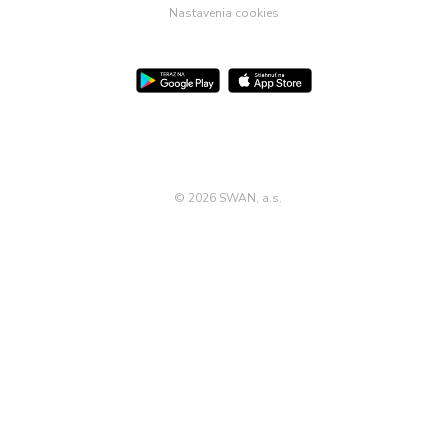
Nastavenia cookies
Pre Firmy
Blog
©
2026 SWAN, a.s.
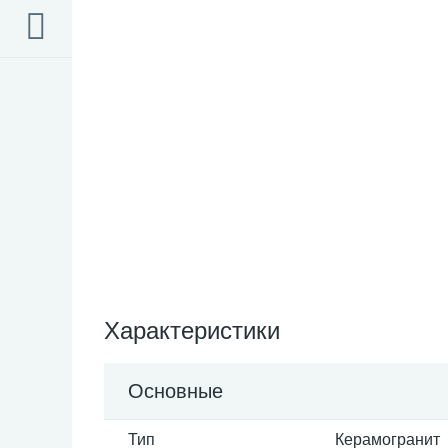
Характеристики
Основные
Тип
Керамогранит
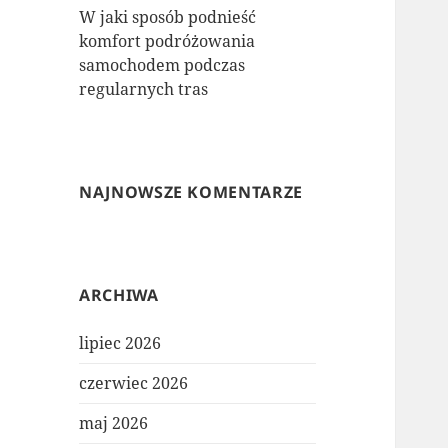
W jaki sposób podnieść
komfort podróżowania
samochodem podczas
regularnych tras
NAJNOWSZE KOMENTARZE
ARCHIWA
lipiec 2026
czerwiec 2026
maj 2026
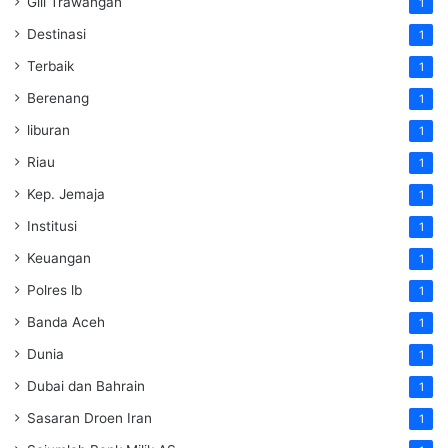
Gili Trawangan
1
Destinasi
1
Terbaik
1
Berenang
1
liburan
1
Riau
1
Kep. Jemaja
1
Institusi
1
Keuangan
1
Polres lb
1
Banda Aceh
1
Dunia
1
Dubai dan Bahrain
1
Sasaran Droen Iran
1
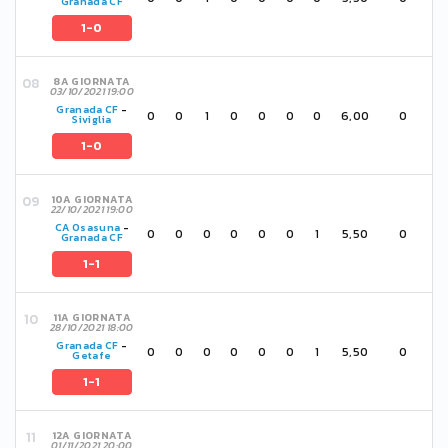
Granada CF
1-0
8A GIORNATA
03/10/2021 19:00
Granada CF
-
0
0
1
0
0
0
0
6,00
0
Siviglia
1-0
10A GIORNATA
22/10/2021 19:00
CA Osasuna
-
0
0
0
0
0
0
1
5,50
0
Granada CF
1-1
11A GIORNATA
28/10/2021 18:00
Granada CF
-
0
0
0
0
0
0
1
5,50
0
Getafe
1-1
12A GIORNATA
01/11/2021 20:00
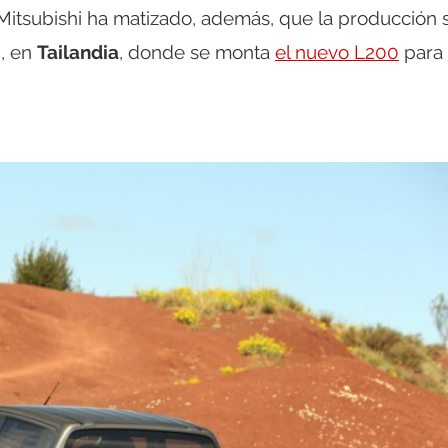
 Mitsubishi ha matizado, además, que la producción 
, en
Tailandia
, donde se monta
el nuevo L200
para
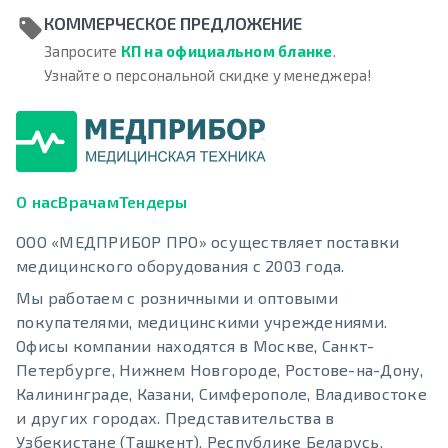
КОММЕРЧЕСКОЕ ПРЕДЛОЖЕНИЕ
Запросите
КП на официальном бланке
.
Узнайте о персональной скидке у менеджера!
О нас
Врачам
Тендеры
ООО «МЕДПРИБОР ПРО» осуществляет поставки
медицинского оборудования с 2003 года.
Мы работаем с розничными и оптовыми
покупателями, медицинскими учреждениями.
Офисы компании находятся в Москве, Санкт-
Петербурге, Нижнем Новгороде, Ростове-на-Дону,
Калининграде, Казани, Симферополе, Владивостоке
и других городах. Представительства в
Узбекистане (Ташкент), Республике Беларусь.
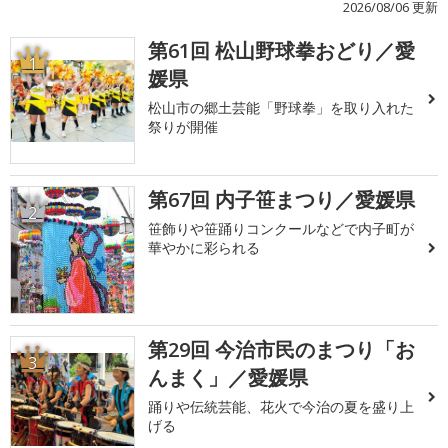
2026/08/06 更新
第61回 松山野球拳おどり／愛
1
媛県
松山市の郷土芸能「野球拳」を取り入れた
祭りが開催
第67回 内子笹まつり／愛媛県
2
笹飾りや笹踊りコンクールなどで内子町が
華やかに彩られる
第29回 今治市民のまつり「お
3
んまく」／愛媛県
踊りや伝統芸能、花火で今治の夏を盛り上
げる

____________________

→ Task item
The line containing "W jaki sposób podnieść" and every line after it, through the end of the material above, are to be printed exactly; no pictures belong in the output.

→ Response box
W jaki sposób podnieść
komfort podróżowania
samochodem podczas
regularnych tras
NAJNOWSZE KOMENTARZE
ARCHIWA
lipiec 2026
czerwiec 2026
maj 2026
Gili Trawangan
1
Destinasi
1
Terbaik
1
Berenang
1
liburan
1
Riau
1
Kep. Jemaja
1
Institusi
1
Keuangan
1
Polres lb
1
Banda Aceh
1
Dunia
1
Dubai dan Bahrain
1
Sasaran Droen Iran
1
Granada CF
1-0
8A GIORNATA
03/10/2021 19:00
Granada CF
-
0
0
1
0
0
0
0
6,00
0
Siviglia
1-0
10A GIORNATA
22/10/2021 19:00
CA Osasuna
-
0
0
0
0
0
0
1
5,50
0
Granada CF
1-1
11A GIORNATA
28/10/2021 18:00
Granada CF
-
0
0
0
0
0
0
1
5,50
0
Getafe
1-1
12A GIORNATA
01/11/2021 20:00
 Mitsubishi ha matizado, además, que la producción 
, en
Tailandia
, donde se monta
el nuevo L200
para
КОММЕРЧЕСКОЕ ПРЕДЛОЖЕНИЕ
Запросите
КП на официальном бланке
.
Узнайте о персональной скидке у менеджера!
О нас
Врачам
Тендеры
ООО «МЕДПРИБОР ПРО» осуществляет поставки
медицинского оборудования с 2003 года.
Мы работаем с розничными и оптовыми
покупателями, медицинскими учреждениями.
Офисы компании находятся в Москве, Санкт-
Петербурге, Нижнем Новгороде, Ростове-на-Дону,
Калининграде, Казани, Симферополе, Владивостоке
и других городах. Представительства в
Узбекистане (Ташкент), Республике Беларусь.
2026/08/06 更新
第61回 松山野球拳おどり／愛
1
媛県
松山市の郷土芸能「野球拳」を取り入れた
祭りが開催
第67回 内子笹まつり／愛媛県
2
笹飾りや笹踊りコンクールなどで内子町が
華やかに彩られる
第29回 今治市民のまつり「お
3
んまく」／愛媛県
踊りや伝統芸能、花火で今治の夏を盛り上
げる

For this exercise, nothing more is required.